AHEAD of this year’s Salah celebration, 40 inmates of the Nigerian Prisons Service (NPS), Suleja, Niger State on Monday regained their freedom courtesy the National Commandant, Peace Corps of Nigeria, Ambassador Dickson Akoh
The inmates who were between ages 18 and 30Â were released to Ambassador Akoh by the Comptroller of the Prisons, Mr Ibrahim Usman after their various fines were duly paid by the Corps as part of the activities marking its 18th Anniversary/ Founder’s Day celebration
After perfecting the immediate release of the inmates of about 38 males and two females, Akoh distributed various sums of cash to them as their transport fares to their various destinations
This came just as Ambassador Akoh who was in company of some of the top officers of the Corps to the prison donated a live cow and other foodstuffs to other inmates of the prison for its management to prepare special meal for them for the Salah celebration
Akor told the prison officials that the Corps was not only interested in setting them free but would document them for proper reformation since one of the aims and objectives of the organisation was youth development
He called on the Federal Government to see to the review of administration of criminal justice in Nigeria, saying, “it is very wrong in a society where somebody who steals a material worth less than N10,000 will be sentenced to several years in prison while another who steals billions of naira will just be fined or set fee on technical grounds.”
Akoh, while assuring that the corps would do everything humanly possible to reform the freed inmates warned them to be of good behaviours by no going back to the activities that brought them jail in the first instance.
He said that the Corps decided to donate the live cow and the foodstuffs to the inmates so as to celebrate the Salah in good mood and to also make them have sense of belonging as Nigerians.
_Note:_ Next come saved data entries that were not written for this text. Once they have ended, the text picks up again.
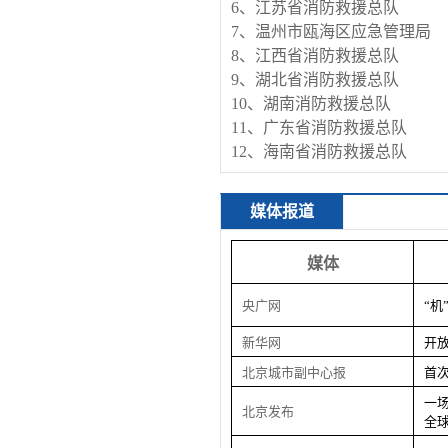
6、江苏省消防救援总队
7、温州市瓯海区应急管理局
8、江西省消防救援总队
9、湖北省消防救援总队
10、湖南消防救援总队
11、广东省消防救援总队
12、海南省消防救援总队
媒体报道
媒体
央广网
“机
新华网
开
北京城市副中心报
首
一
北京发布
全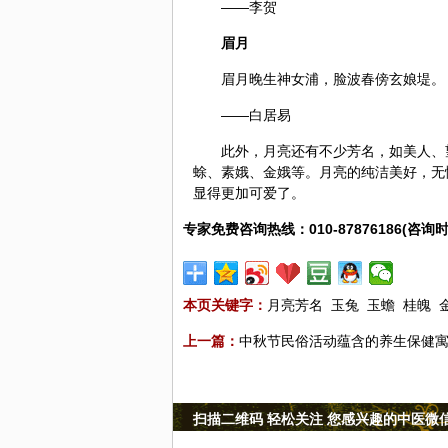
——李贺
眉月
眉月晚生神女浦，脸波春傍玄娘堤。
——白居易
此外，月亮还有不少芳名，如美人、
蜍、素娥、金娥等。月亮的纯洁美好，无
显得更加可爱了。
专家免费咨询热线：010-87876186(咨询时
本页关键字：
月亮芳名
玉兔
玉蟾
桂魄
上一篇：
中秋节民俗活动蕴含的养生保健
扫描二维码 轻松关注 您感兴趣的中医微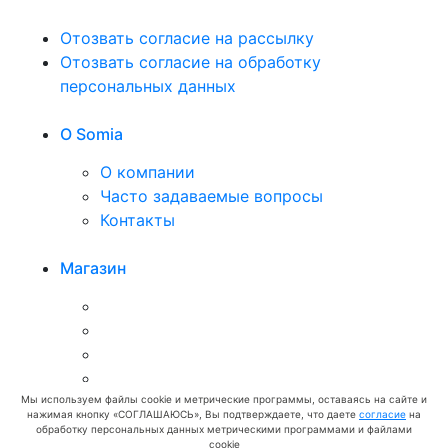
Отозвать согласие на рассылку
Отозвать согласие на обработку
персональных данных
O Somia
О компании
Часто задаваемые вопросы
Контакты
Магазин
Мы используем файлы cookie и метрические программы, оставаясь на сайте и
нажимая кнопку «СОГЛАШАЮСЬ», Вы подтверждаете, что даете
согласие
на
обработку персональных данных метрическими программами и файлами
cookie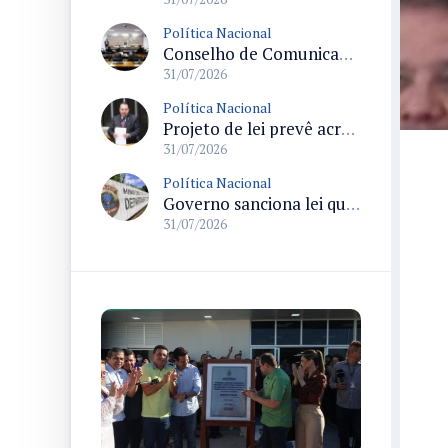
Política Nacional
Conselho de Comunicação Social realiza duas reuniões no Senado sobre marco legal da inteligência artificial e regulação de plataformas digitais
31/07/2026
Política Nacional
Projeto de lei prevê acréscimo de 10% na Bolsa-Atleta para quem comprovar matrícula e frequência escolar
31/07/2026
Política Nacional
Governo sanciona lei que destina parte da arrecadação de bets ao Funapol e amplia uso para saúde na Polícia Federal
31/07/2026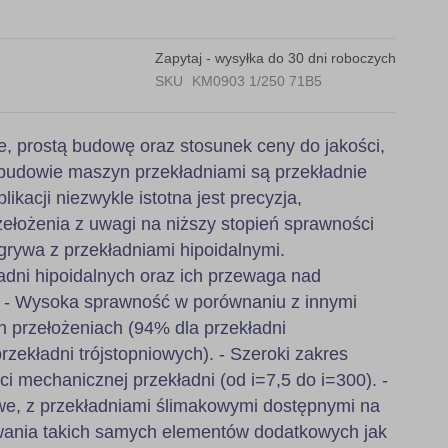
Zapytaj - wysyłka do 30 dni roboczych
SKU
KM0903 1/250 71B5
e, prostą budowę oraz stosunek ceny do jakości,
budowie maszyn przekładniami są przekładnie
likacji niezwykle istotna jest precyzja,
ełożenia z uwagi na niższy stopień sprawności
grywa z przekładniami hipoidalnymi.
adni hipoidalnych oraz ich przewaga nad
: - Wysoka sprawność w porównaniu z innymi
h przełożeniach (94% dla przekładni
zekładni trójstopniowych). - Szeroki zakres
ci mechanicznej przekładni (od i=7,5 do i=300). -
, z przekładniami ślimakowymi dostępnymi na
wania takich samych elementów dodatkowych jak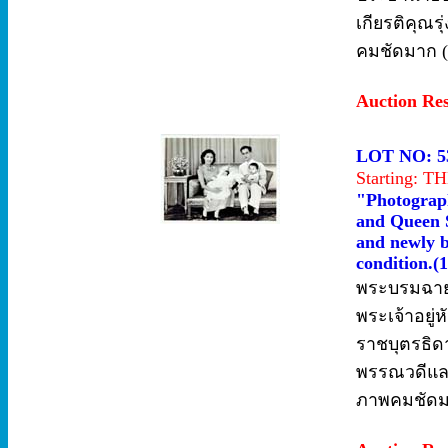
เกียรติคุณร
คมชัดมาก (
Auction Re
LOT NO: 5
Starting: 
"Photograp
and Queen S
and newly b
condition.(
พระบรมฉาย
พระเจ้าอยู
ราชบุตรธิดา
พรรณวดีและ
ภาพคมชัดม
In his short remarks, the prison boss, Mr Usman lauded the kind gesture of the Corps and pleaded with individuals and corporate organisations to emulate the Peace Corps of Nigeria.
However, some of the freed inmates including a female said that they were not criminal but picked up while at night clubs and subsequently fined and brought to the prisons when they could not afford the fines imposed on them.
They also commended the gesture of the Corps leadership and promised of good behaviour in future.